Микроавтобус остановился на пыльной деревенской улице у колодца. Катя вышла, огляделась — деревенька как деревенька — вся в зелени. Старые домишки, покосившиеся заборы, палисадники. Ни тебе новых коттеджей, ни кирпичных «замков» — далеко от Москвы, до границы области рукой подать. А кругом — сплошные леса и торфяные болота, которые горят каждое лето.
К колодцу ковыляла старушка в белой панамке, с ведром:
— Опять милиция к нам! Зачастили что-то вы, только позавчера ваши были, все про дом базыкинский спрашивали, — еще издали завела она разговор, — давно пора принять меры, а то все приезжали какие-то на машинах. И главное — на ночь глядя. А что им там делать ночью-то? Дом-то ничей, вымороченный. Клавка Базыкина еще когда померла, до перестройки. А сын — пьяница был у нее, и руки он на себя наложил как раз в этом самом доме. И покупать его с тех пор никто не покупал — хозяев-то нет. Мы не то что ночью, днем его стороной обходим — потому как место плохое, темное место… А эти из Москвы вдруг ни с того ни с сего облюбовали его. В иные ночи штук пять машин сразу туда съезжалось. Свет, огни горят — нам-то издаля все видно. Уж мы и в поселковую администрацию жаловались, так там, наверное, проплочено все… И в село ходили в церковь батюшке говорили: мол, что, если сатана у нас тута радения ночные справляет?
— Вроде и самолет прилетал, да, бабушка? — громко спросил старуху Колосов.
— И самолет, и не один раз — в Бруски-то. И опять на закате, на ночь глядя. Володька наш подвозил их, этих летчиков-то, — сотню они ему дали на пропой души, сам хвалился. Прямо к дому тому, а там уж машины, машины — иностранные все. И народа — полон дом. А что там ночью делать, как не сатану ублажать?
Нехороший дом за рощей оказался старой одноэтажной развалюхой — окна заколочены досками, двор зарос травой и бурьяном. Однако на ветхой двери висел новый замок.
— Участкового надо и понятых — вскрывать. — Следователь прокуратуры после долгой дороги присел на валявшееся возле крыльца бревно.
— Обойдемся своими силами.
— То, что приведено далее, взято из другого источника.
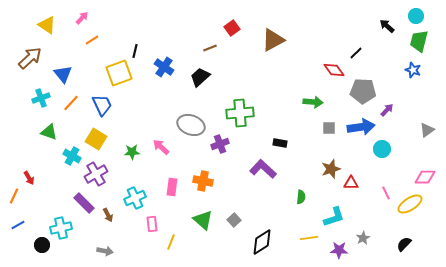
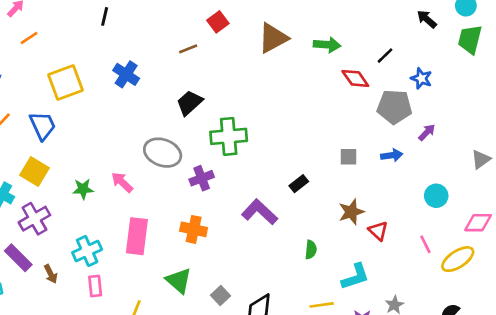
black line: (135, 51) -> (105, 16), moved
blue star: (413, 70) -> (421, 78), moved
black trapezoid: (200, 77) -> (190, 103), moved
green arrow: (313, 102) -> (327, 45), moved
blue arrow: (361, 127) -> (392, 155), size x0.6
black rectangle: (280, 143) -> (299, 184), moved, turned -48
cyan circle: (382, 149) -> (436, 196), moved
orange cross: (203, 181) -> (194, 229), moved
red triangle: (351, 183) -> (378, 231), turned 42
pink rectangle: (172, 187) -> (137, 236), size x1.5
gray square: (234, 220) -> (221, 295), moved
pink rectangle: (152, 224) -> (95, 286), moved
Мы же просто так — поверхностно глянуть, — хмыкнул Колосов.
Катя знала — среди прочих своих талантов он обладает умением открывать любые, самые хитрые замки отмычкой. Профессия чему только не научит!
В доме пахло гнилью, сыростью, мышами и еще чем-то — запах был тяжелый, тошнотворный, словно прокисшие нечистоты древней выгребной ямы собраны были здесь, под ветхими половицами. Было сумрачно, к комнатах напрочь отсутствовала мебель — только на полу валялись окурки. Колосов нагнулся, поднял несколько.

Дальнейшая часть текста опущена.